Goal of the exercise
Write out the listing exactly as it is given.

Source data

=-=-=

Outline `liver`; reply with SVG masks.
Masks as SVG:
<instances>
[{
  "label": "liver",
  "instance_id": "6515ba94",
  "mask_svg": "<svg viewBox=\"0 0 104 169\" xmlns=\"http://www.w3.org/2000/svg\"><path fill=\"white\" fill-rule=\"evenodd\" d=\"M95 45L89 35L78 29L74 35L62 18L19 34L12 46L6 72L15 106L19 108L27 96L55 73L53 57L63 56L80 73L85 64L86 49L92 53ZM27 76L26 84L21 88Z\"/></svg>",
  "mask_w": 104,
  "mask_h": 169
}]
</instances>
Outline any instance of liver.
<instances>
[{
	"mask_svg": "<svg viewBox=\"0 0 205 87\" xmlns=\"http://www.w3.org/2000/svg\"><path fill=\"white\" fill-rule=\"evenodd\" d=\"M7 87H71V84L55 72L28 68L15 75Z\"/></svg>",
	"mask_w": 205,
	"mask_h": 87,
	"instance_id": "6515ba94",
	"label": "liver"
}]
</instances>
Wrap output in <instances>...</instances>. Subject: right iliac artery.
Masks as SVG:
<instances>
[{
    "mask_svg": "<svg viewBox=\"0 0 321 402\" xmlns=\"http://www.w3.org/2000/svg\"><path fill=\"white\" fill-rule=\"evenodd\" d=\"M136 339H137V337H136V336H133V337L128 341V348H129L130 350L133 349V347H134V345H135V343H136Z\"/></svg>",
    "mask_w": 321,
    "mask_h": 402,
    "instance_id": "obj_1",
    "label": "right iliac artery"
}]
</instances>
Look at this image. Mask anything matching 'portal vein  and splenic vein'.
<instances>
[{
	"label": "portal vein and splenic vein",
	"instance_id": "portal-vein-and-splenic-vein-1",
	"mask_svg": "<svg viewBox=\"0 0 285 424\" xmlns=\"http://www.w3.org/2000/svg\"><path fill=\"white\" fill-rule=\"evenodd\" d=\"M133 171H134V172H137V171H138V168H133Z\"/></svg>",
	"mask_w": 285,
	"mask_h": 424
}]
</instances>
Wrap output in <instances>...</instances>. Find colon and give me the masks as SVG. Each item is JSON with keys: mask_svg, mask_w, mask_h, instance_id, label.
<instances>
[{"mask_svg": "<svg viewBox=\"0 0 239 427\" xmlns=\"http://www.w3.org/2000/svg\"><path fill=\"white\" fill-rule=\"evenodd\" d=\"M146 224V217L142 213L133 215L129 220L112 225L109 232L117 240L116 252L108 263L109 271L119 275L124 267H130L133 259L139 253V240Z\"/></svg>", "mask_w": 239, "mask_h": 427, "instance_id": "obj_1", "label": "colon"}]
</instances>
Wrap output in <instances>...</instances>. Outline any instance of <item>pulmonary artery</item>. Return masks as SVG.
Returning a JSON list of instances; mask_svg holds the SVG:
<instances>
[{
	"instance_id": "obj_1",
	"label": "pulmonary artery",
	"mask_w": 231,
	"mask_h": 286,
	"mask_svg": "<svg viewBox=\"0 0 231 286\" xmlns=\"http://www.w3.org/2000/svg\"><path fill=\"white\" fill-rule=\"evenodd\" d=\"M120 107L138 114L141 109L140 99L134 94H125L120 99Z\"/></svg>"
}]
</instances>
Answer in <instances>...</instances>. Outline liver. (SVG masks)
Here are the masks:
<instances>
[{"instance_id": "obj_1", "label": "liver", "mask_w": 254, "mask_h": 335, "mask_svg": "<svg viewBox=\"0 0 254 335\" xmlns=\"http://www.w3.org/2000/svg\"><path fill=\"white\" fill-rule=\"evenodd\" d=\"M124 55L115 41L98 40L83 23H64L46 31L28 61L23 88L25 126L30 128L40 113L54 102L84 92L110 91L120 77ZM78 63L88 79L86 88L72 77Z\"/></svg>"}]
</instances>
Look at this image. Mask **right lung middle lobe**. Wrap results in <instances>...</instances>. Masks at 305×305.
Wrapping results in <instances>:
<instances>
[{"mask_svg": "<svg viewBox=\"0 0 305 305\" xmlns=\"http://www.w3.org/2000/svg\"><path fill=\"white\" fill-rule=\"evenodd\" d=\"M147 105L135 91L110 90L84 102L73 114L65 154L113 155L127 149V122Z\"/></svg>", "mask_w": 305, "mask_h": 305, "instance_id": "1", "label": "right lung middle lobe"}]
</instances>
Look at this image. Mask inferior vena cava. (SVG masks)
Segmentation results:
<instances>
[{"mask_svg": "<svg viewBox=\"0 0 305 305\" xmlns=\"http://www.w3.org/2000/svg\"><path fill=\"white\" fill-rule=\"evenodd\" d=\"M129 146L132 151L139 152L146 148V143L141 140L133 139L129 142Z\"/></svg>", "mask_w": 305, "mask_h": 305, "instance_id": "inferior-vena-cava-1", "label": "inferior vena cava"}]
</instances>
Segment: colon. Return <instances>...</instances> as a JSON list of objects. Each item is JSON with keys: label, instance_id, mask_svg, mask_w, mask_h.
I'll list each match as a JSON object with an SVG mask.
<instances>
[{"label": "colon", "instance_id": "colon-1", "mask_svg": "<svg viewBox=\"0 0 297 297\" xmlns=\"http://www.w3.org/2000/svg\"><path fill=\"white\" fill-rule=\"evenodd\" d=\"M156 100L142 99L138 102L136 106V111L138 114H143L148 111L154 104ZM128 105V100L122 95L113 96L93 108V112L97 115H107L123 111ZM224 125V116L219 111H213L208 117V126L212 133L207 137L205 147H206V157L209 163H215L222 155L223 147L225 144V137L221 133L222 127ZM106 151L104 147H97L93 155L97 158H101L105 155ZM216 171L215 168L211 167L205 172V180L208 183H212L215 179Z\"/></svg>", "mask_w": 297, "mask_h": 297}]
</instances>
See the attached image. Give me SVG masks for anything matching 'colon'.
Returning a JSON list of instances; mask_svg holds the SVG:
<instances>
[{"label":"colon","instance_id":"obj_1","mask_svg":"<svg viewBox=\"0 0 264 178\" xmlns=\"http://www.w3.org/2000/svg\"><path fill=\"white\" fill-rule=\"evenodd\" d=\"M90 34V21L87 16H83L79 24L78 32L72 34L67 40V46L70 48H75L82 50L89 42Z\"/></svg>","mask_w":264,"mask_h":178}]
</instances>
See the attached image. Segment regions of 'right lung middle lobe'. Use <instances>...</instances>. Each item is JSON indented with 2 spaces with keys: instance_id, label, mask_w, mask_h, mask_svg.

=-=-=

Reply to the task
Outline `liver`; reply with SVG masks.
Masks as SVG:
<instances>
[{
  "label": "liver",
  "instance_id": "6515ba94",
  "mask_svg": "<svg viewBox=\"0 0 104 169\" xmlns=\"http://www.w3.org/2000/svg\"><path fill=\"white\" fill-rule=\"evenodd\" d=\"M95 45L89 35L78 29L74 35L62 18L19 34L12 46L6 72L15 106L19 108L27 96L55 73L53 57L63 56L80 73L85 64L86 49L92 53ZM27 76L26 84L21 88Z\"/></svg>",
  "mask_w": 104,
  "mask_h": 169
}]
</instances>
Outline any instance of liver.
<instances>
[{
	"mask_svg": "<svg viewBox=\"0 0 205 87\" xmlns=\"http://www.w3.org/2000/svg\"><path fill=\"white\" fill-rule=\"evenodd\" d=\"M7 87H71V84L55 72L28 68L15 75Z\"/></svg>",
	"mask_w": 205,
	"mask_h": 87,
	"instance_id": "6515ba94",
	"label": "liver"
}]
</instances>
Wrap output in <instances>...</instances>. Subject: right iliac artery.
Masks as SVG:
<instances>
[{
    "mask_svg": "<svg viewBox=\"0 0 321 402\" xmlns=\"http://www.w3.org/2000/svg\"><path fill=\"white\" fill-rule=\"evenodd\" d=\"M136 339H137V337H136V336H133V337L128 341V348H129L130 350L133 349V347H134V345H135V343H136Z\"/></svg>",
    "mask_w": 321,
    "mask_h": 402,
    "instance_id": "obj_1",
    "label": "right iliac artery"
}]
</instances>
Look at this image. Mask anything matching 'portal vein  and splenic vein'.
<instances>
[{
	"label": "portal vein and splenic vein",
	"instance_id": "portal-vein-and-splenic-vein-1",
	"mask_svg": "<svg viewBox=\"0 0 285 424\" xmlns=\"http://www.w3.org/2000/svg\"><path fill=\"white\" fill-rule=\"evenodd\" d=\"M133 171H134V172H137V171H138V168H133Z\"/></svg>",
	"mask_w": 285,
	"mask_h": 424
}]
</instances>
Wrap output in <instances>...</instances>. Find colon and give me the masks as SVG. Each item is JSON with keys: mask_svg, mask_w, mask_h, instance_id, label.
<instances>
[{"mask_svg": "<svg viewBox=\"0 0 239 427\" xmlns=\"http://www.w3.org/2000/svg\"><path fill=\"white\" fill-rule=\"evenodd\" d=\"M146 224V217L142 213L133 215L129 220L112 225L109 232L117 240L116 252L108 263L109 271L119 275L124 267H130L133 259L139 253V240Z\"/></svg>", "mask_w": 239, "mask_h": 427, "instance_id": "obj_1", "label": "colon"}]
</instances>
Wrap output in <instances>...</instances>. Outline any instance of <item>pulmonary artery</item>. Return masks as SVG.
Returning a JSON list of instances; mask_svg holds the SVG:
<instances>
[{
	"instance_id": "obj_1",
	"label": "pulmonary artery",
	"mask_w": 231,
	"mask_h": 286,
	"mask_svg": "<svg viewBox=\"0 0 231 286\" xmlns=\"http://www.w3.org/2000/svg\"><path fill=\"white\" fill-rule=\"evenodd\" d=\"M120 107L138 114L141 109L140 99L134 94H125L120 99Z\"/></svg>"
}]
</instances>
Answer in <instances>...</instances>. Outline liver. (SVG masks)
Here are the masks:
<instances>
[{"instance_id": "obj_1", "label": "liver", "mask_w": 254, "mask_h": 335, "mask_svg": "<svg viewBox=\"0 0 254 335\" xmlns=\"http://www.w3.org/2000/svg\"><path fill=\"white\" fill-rule=\"evenodd\" d=\"M124 55L115 41L98 40L83 23H64L46 31L28 61L23 88L25 126L30 128L40 113L54 102L84 92L110 91L120 77ZM78 63L88 79L86 88L72 77Z\"/></svg>"}]
</instances>
Look at this image. Mask **right lung middle lobe**. Wrap results in <instances>...</instances>. Masks at 305×305.
Wrapping results in <instances>:
<instances>
[{"mask_svg": "<svg viewBox=\"0 0 305 305\" xmlns=\"http://www.w3.org/2000/svg\"><path fill=\"white\" fill-rule=\"evenodd\" d=\"M147 105L135 91L110 90L84 102L73 114L65 154L113 155L127 149V122Z\"/></svg>", "mask_w": 305, "mask_h": 305, "instance_id": "1", "label": "right lung middle lobe"}]
</instances>
Look at this image. Mask inferior vena cava. (SVG masks)
Segmentation results:
<instances>
[{"mask_svg": "<svg viewBox=\"0 0 305 305\" xmlns=\"http://www.w3.org/2000/svg\"><path fill=\"white\" fill-rule=\"evenodd\" d=\"M129 146L132 151L139 152L146 148V143L141 140L133 139L129 142Z\"/></svg>", "mask_w": 305, "mask_h": 305, "instance_id": "inferior-vena-cava-1", "label": "inferior vena cava"}]
</instances>
Segment: colon. Return <instances>...</instances> as a JSON list of objects. Each item is JSON with keys: label, instance_id, mask_svg, mask_w, mask_h.
I'll list each match as a JSON object with an SVG mask.
<instances>
[{"label": "colon", "instance_id": "colon-1", "mask_svg": "<svg viewBox=\"0 0 297 297\" xmlns=\"http://www.w3.org/2000/svg\"><path fill=\"white\" fill-rule=\"evenodd\" d=\"M156 100L142 99L138 102L136 106V111L138 114H143L148 111L154 104ZM128 105V100L122 95L113 96L93 108V112L97 115H107L123 111ZM224 125V116L219 111H213L208 117V126L212 133L207 137L205 147H206V157L209 163H215L222 155L223 147L225 144V137L221 133L222 127ZM106 151L104 147H97L93 155L97 158H101L105 155ZM216 171L215 168L211 167L205 172V180L208 183H212L215 179Z\"/></svg>", "mask_w": 297, "mask_h": 297}]
</instances>
See the attached image. Give me SVG masks for anything matching 'colon'.
Returning a JSON list of instances; mask_svg holds the SVG:
<instances>
[{"label":"colon","instance_id":"obj_1","mask_svg":"<svg viewBox=\"0 0 264 178\" xmlns=\"http://www.w3.org/2000/svg\"><path fill=\"white\" fill-rule=\"evenodd\" d=\"M90 34V21L87 16H83L79 24L78 32L72 34L67 40V46L70 48H75L82 50L89 42Z\"/></svg>","mask_w":264,"mask_h":178}]
</instances>
See the attached image. Segment regions of 'right lung middle lobe'. Use <instances>...</instances>. Each item is JSON indented with 2 spaces with keys: instance_id, label, mask_w, mask_h, mask_svg.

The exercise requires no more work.